[Page-level text extractions]
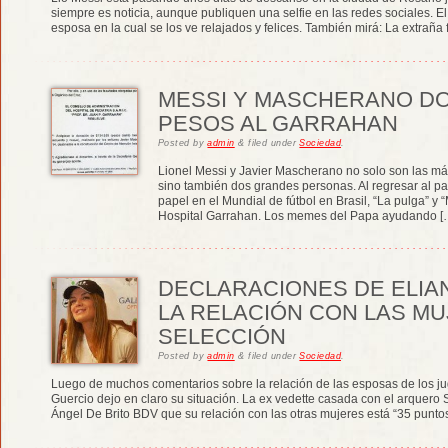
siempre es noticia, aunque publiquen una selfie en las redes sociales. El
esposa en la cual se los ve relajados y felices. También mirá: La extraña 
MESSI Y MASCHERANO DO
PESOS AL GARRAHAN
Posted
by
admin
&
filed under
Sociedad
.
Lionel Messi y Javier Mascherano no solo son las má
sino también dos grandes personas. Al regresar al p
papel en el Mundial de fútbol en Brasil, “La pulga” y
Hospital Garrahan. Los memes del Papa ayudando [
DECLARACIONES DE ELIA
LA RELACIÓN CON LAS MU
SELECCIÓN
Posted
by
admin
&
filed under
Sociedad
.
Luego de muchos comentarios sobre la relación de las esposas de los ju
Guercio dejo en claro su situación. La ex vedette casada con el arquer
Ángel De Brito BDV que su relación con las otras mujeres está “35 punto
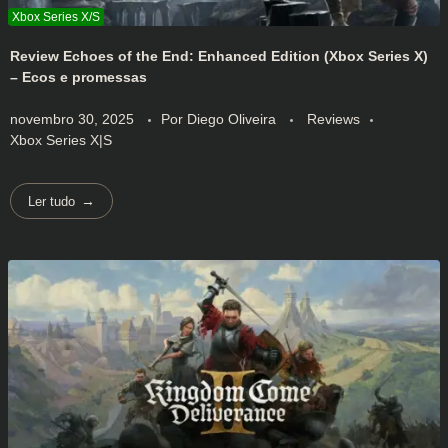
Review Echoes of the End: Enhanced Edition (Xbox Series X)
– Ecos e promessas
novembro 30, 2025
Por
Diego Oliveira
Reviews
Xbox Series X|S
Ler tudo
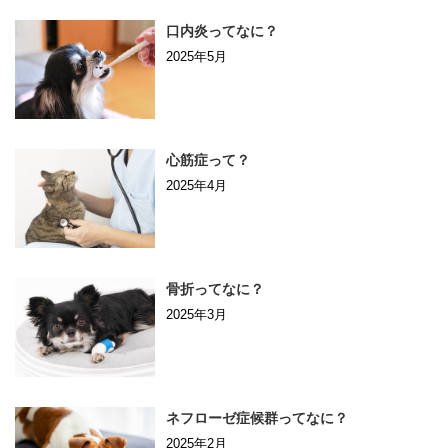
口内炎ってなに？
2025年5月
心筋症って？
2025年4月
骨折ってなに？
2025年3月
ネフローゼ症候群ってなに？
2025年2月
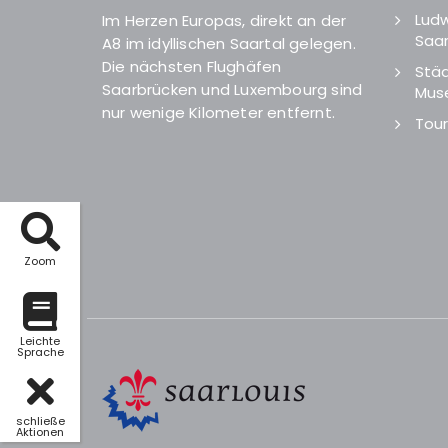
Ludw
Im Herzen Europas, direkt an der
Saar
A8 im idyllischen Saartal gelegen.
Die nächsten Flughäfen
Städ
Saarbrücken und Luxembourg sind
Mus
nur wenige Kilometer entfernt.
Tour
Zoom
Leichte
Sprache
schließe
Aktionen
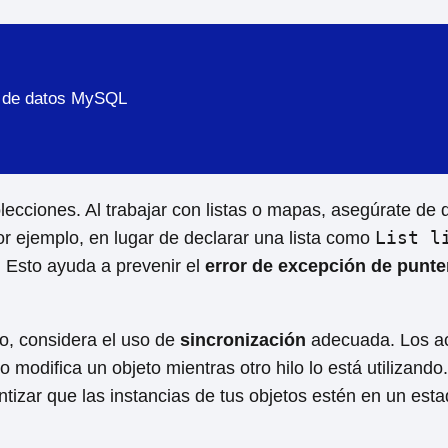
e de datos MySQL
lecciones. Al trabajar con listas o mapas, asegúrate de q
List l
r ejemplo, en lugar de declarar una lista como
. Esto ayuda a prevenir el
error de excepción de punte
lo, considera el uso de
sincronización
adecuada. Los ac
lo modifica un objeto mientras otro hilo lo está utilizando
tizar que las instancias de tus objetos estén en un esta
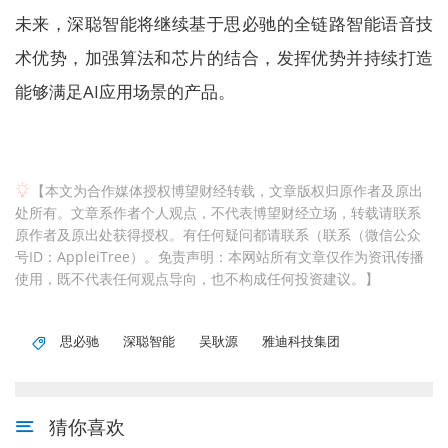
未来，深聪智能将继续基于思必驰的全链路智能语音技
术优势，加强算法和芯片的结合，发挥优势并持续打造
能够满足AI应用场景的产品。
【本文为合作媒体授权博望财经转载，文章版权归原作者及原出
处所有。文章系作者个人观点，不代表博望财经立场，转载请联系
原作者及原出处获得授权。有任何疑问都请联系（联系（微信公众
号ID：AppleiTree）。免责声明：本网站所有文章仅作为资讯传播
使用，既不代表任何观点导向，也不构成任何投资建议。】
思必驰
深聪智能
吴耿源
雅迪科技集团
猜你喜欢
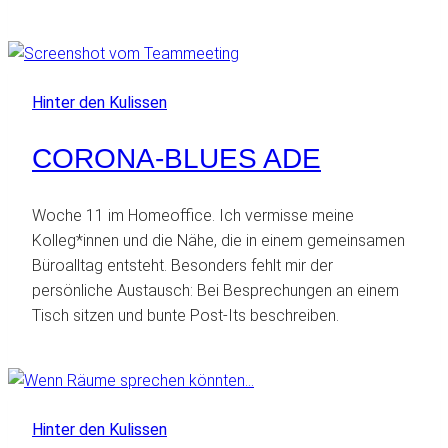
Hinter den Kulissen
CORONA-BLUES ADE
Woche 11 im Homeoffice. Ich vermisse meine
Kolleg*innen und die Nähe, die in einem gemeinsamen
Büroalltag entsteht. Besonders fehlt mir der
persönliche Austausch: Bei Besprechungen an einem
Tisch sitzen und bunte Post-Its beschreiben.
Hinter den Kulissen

**EXERCISE DESCRIPTION**
Quote only what lies between the first line of the records and the line containing "Ecos e promessas", please, including both lines and excluding images.

**ANSWER FOR THE TASK**
siempre es noticia, aunque publiquen una selfie en las redes sociales. El
esposa en la cual se los ve relajados y felices. También mirá: La extraña 
MESSI Y MASCHERANO DO
PESOS AL GARRAHAN
Posted
by
admin
&
filed under
Sociedad
.
Lionel Messi y Javier Mascherano no solo son las má
sino también dos grandes personas. Al regresar al p
papel en el Mundial de fútbol en Brasil, “La pulga” y
Hospital Garrahan. Los memes del Papa ayudando [
DECLARACIONES DE ELIA
LA RELACIÓN CON LAS MU
SELECCIÓN
Posted
by
admin
&
filed under
Sociedad
.
Luego de muchos comentarios sobre la relación de las esposas de los ju
Guercio dejo en claro su situación. La ex vedette casada con el arquer
Ángel De Brito BDV que su relación con las otras mujeres está “35 punto
Review Echoes of the End: Enhanced Edition (Xbox Series X)
– Ecos e promessas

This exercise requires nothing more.